> TO DO
Below are some records; copy each line in them that contains "Получить".

> DATA FOR THE TASK

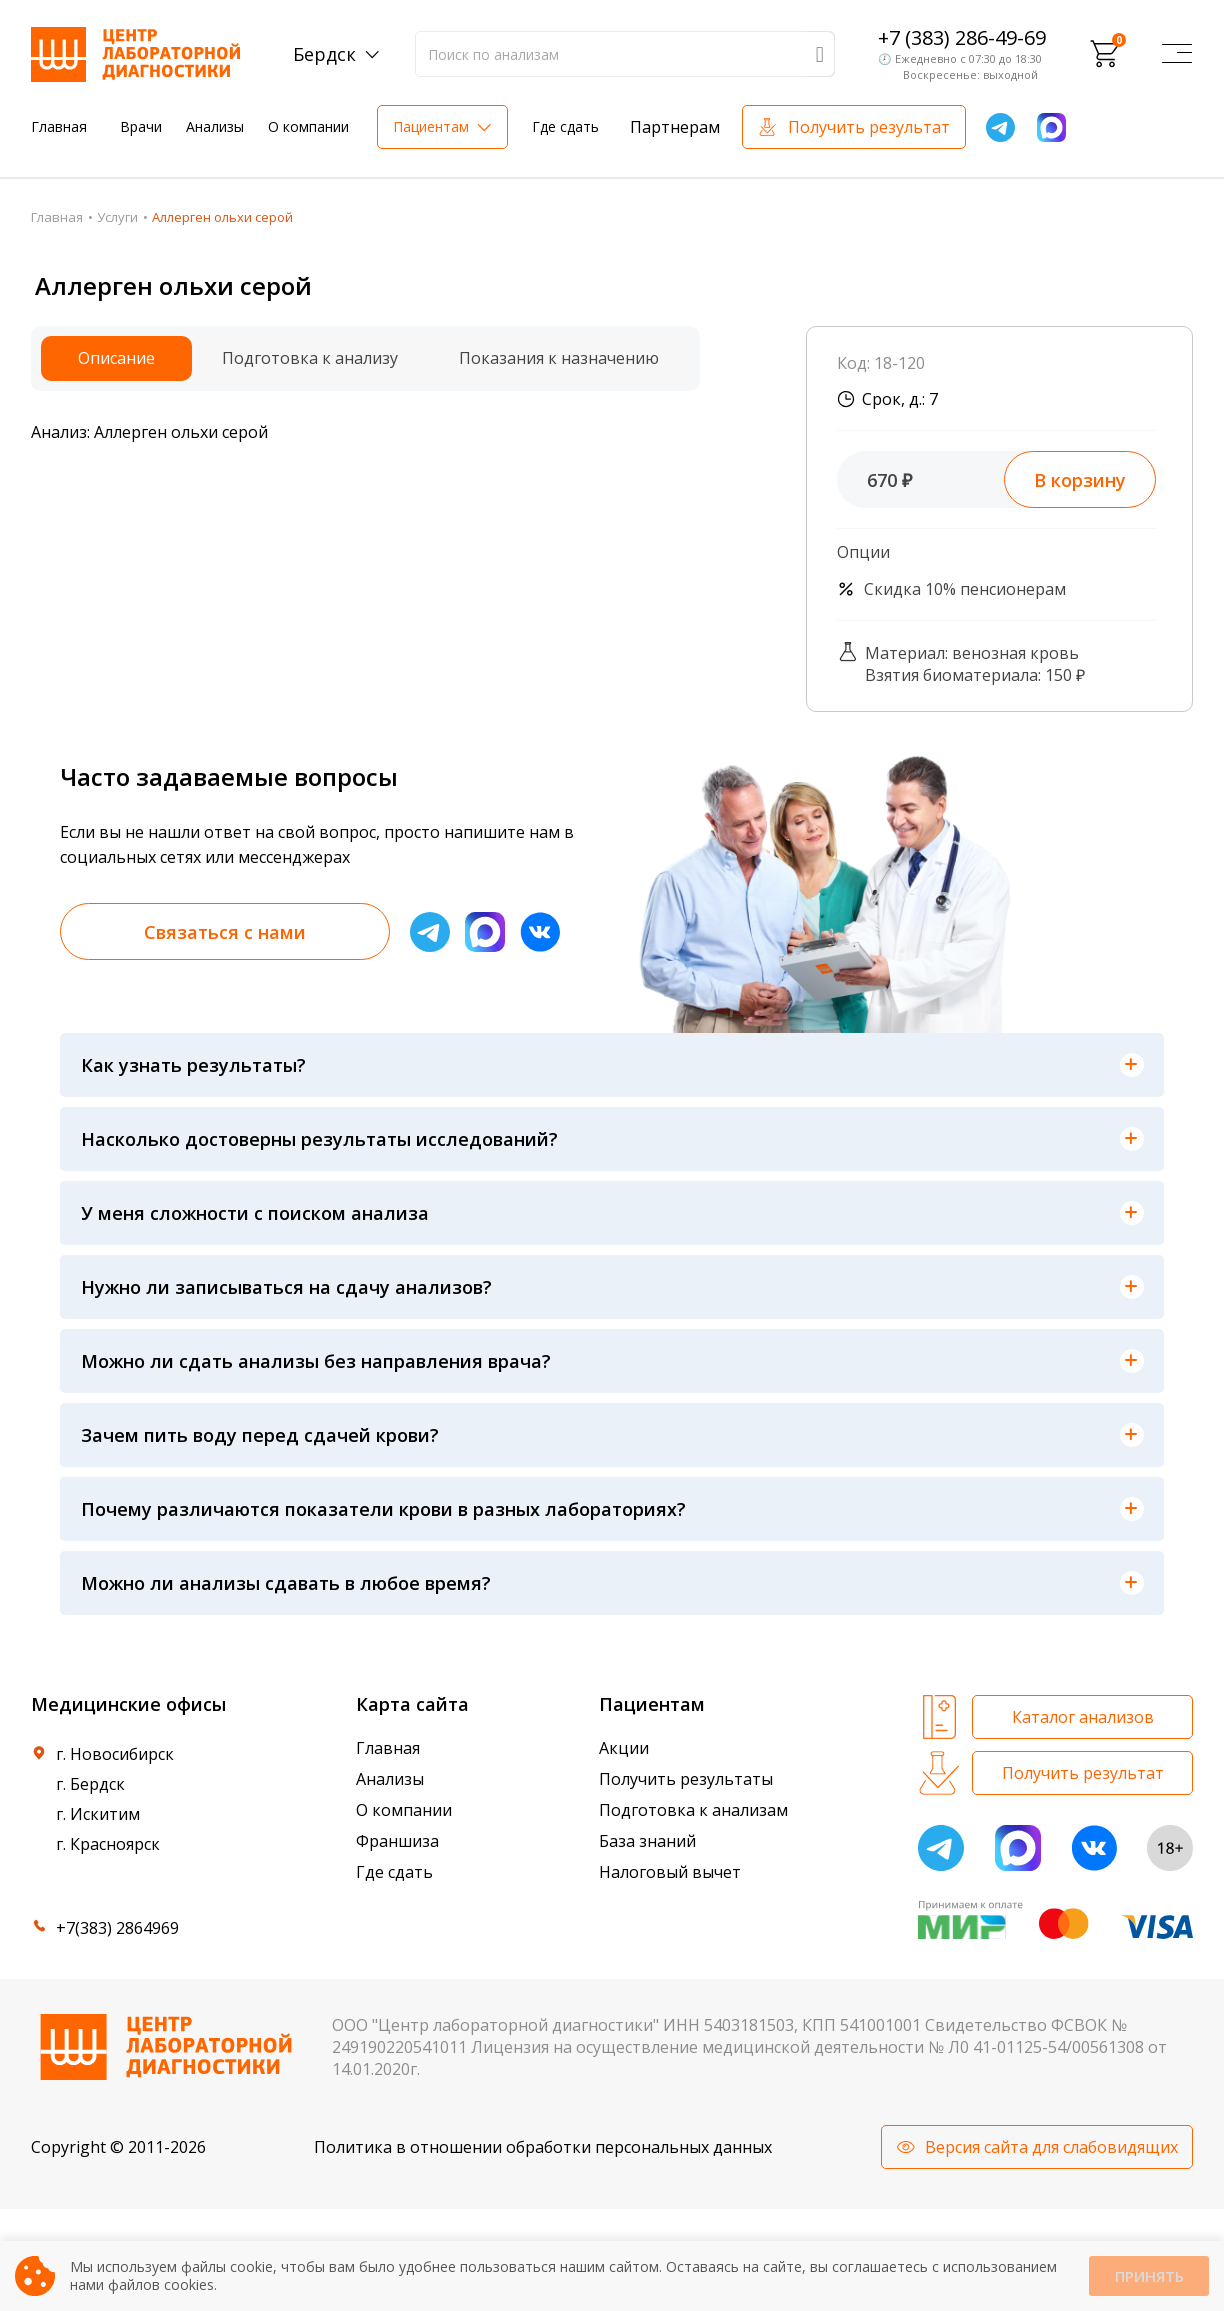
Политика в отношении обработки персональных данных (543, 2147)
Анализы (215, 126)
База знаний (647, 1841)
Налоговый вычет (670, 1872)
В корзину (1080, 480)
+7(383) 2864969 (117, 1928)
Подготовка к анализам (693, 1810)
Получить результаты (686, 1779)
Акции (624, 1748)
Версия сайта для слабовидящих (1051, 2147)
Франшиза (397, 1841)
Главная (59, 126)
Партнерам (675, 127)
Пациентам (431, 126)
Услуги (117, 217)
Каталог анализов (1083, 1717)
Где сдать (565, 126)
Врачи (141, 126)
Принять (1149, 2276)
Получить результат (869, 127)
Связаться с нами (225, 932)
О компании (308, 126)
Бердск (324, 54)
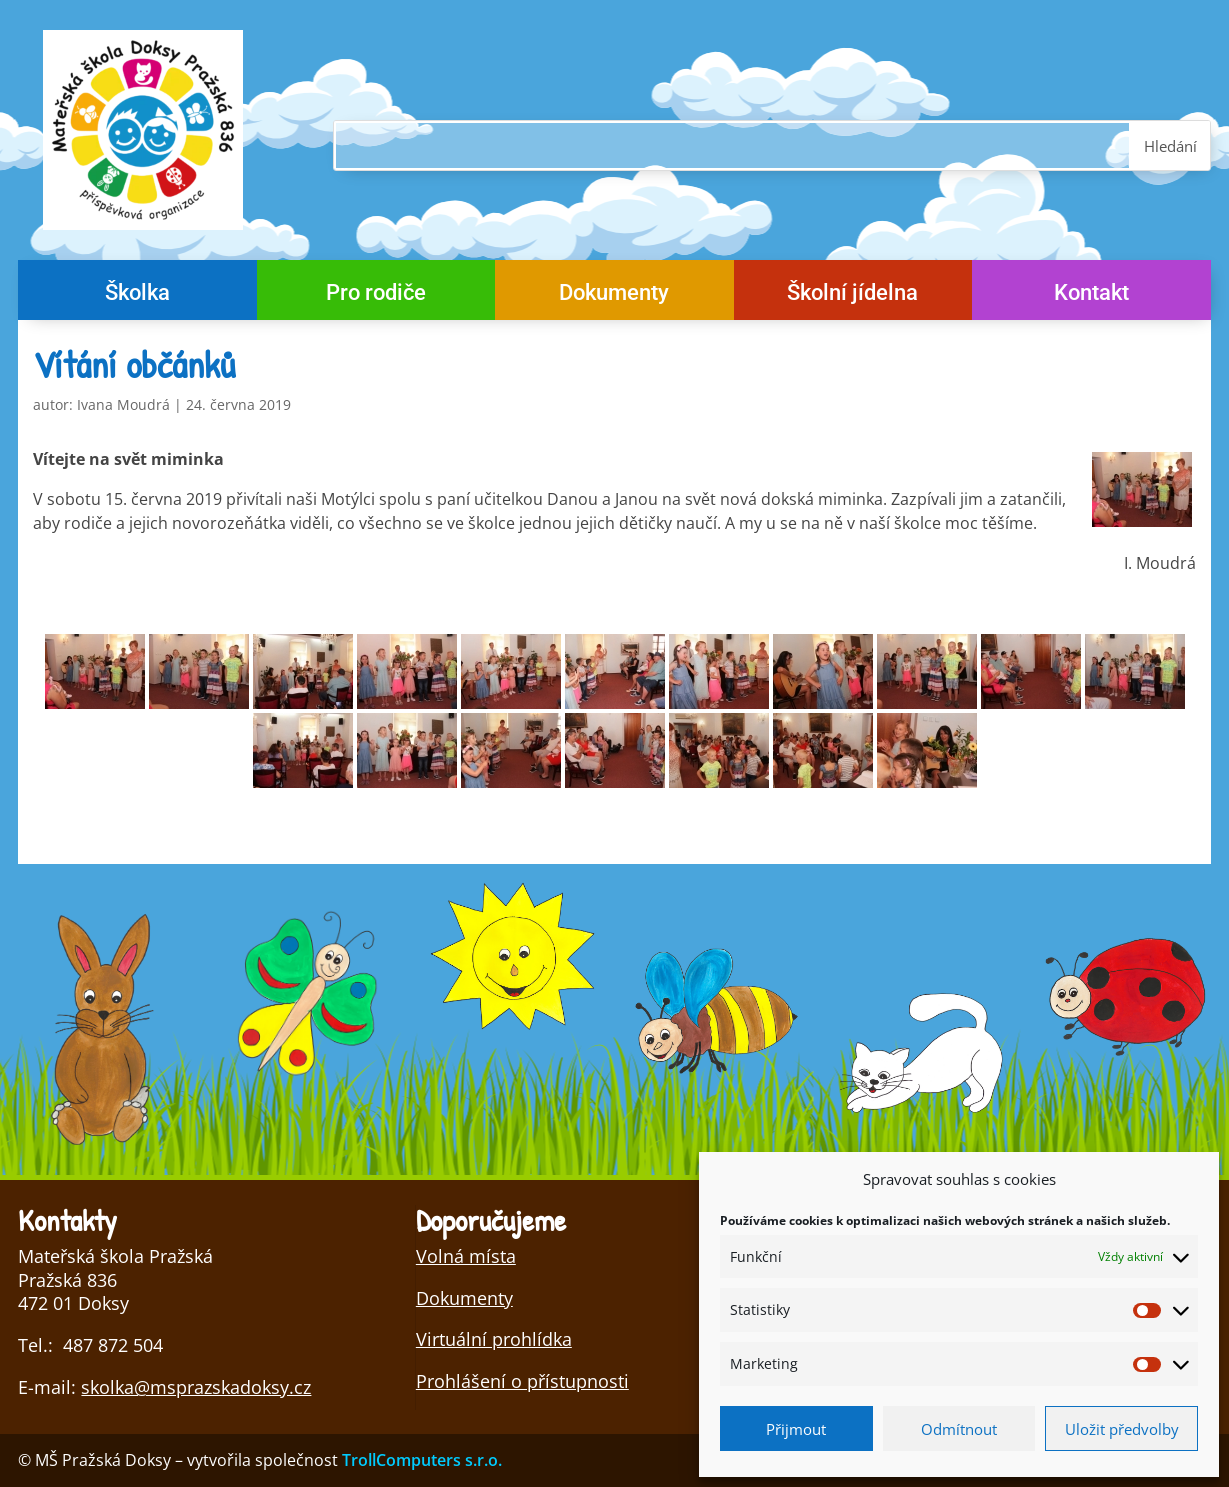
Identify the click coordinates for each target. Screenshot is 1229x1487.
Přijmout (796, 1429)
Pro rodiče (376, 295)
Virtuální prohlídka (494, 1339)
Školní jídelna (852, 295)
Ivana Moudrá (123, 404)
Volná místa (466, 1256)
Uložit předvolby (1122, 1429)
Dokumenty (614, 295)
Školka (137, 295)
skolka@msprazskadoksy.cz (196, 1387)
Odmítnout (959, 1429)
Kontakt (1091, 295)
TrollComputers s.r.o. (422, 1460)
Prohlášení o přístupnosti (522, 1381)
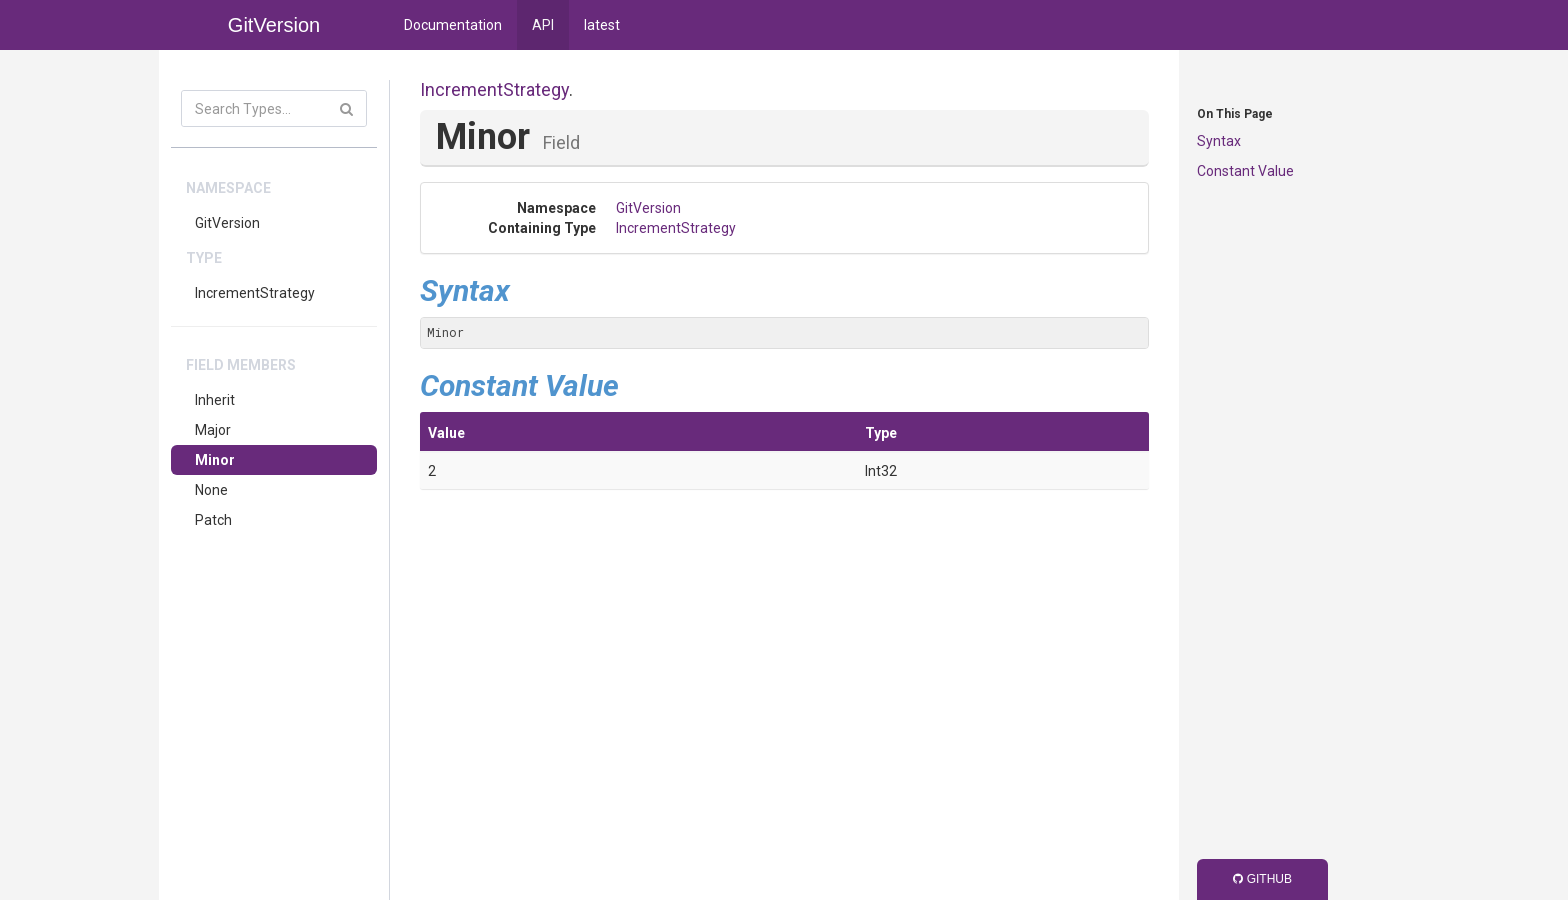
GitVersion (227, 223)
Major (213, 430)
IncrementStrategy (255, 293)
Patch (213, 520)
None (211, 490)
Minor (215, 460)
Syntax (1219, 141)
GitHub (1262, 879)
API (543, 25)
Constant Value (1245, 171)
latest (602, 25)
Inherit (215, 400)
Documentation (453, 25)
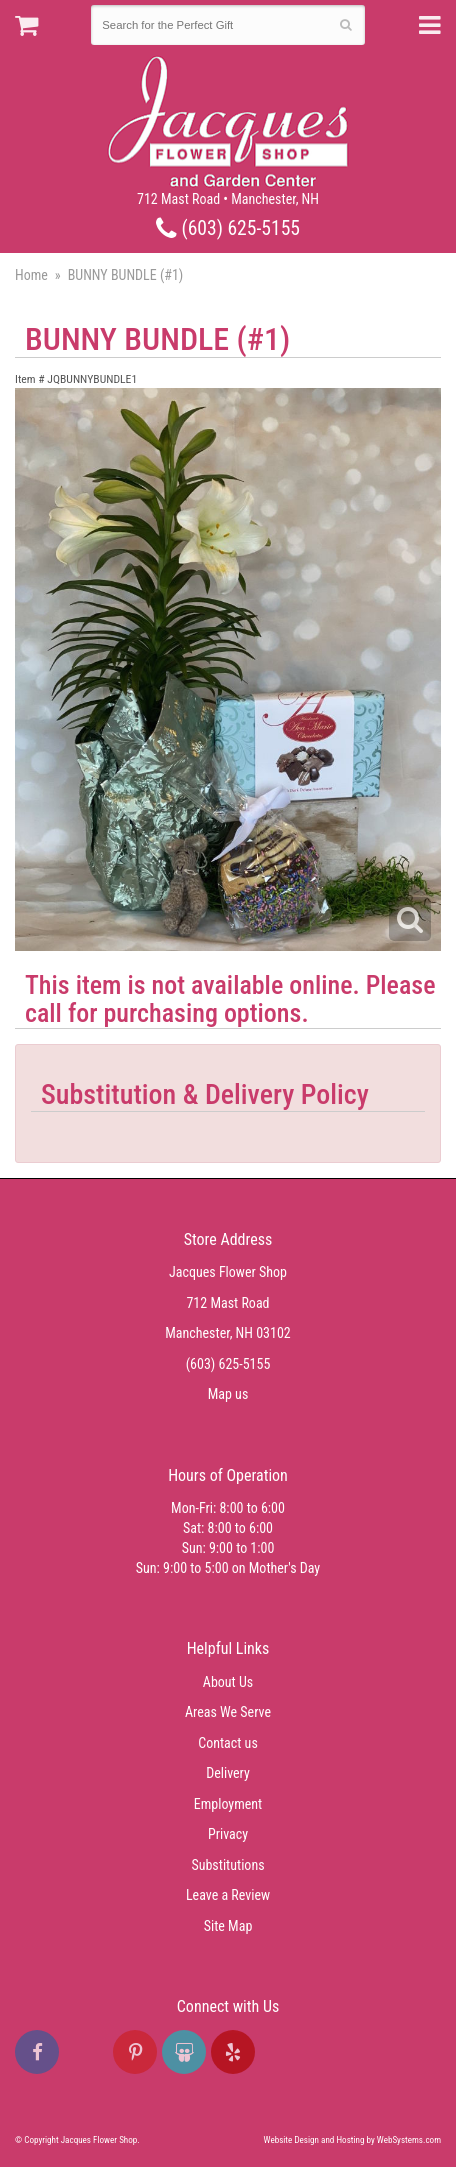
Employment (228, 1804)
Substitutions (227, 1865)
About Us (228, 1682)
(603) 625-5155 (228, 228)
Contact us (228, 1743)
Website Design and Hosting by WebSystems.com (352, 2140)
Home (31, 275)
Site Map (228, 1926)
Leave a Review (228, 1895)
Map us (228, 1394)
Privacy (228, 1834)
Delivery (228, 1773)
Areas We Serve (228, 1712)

> ANSWER TO THIS PROBLEM
Получить результаты (686, 1779)
Получить результат (869, 127)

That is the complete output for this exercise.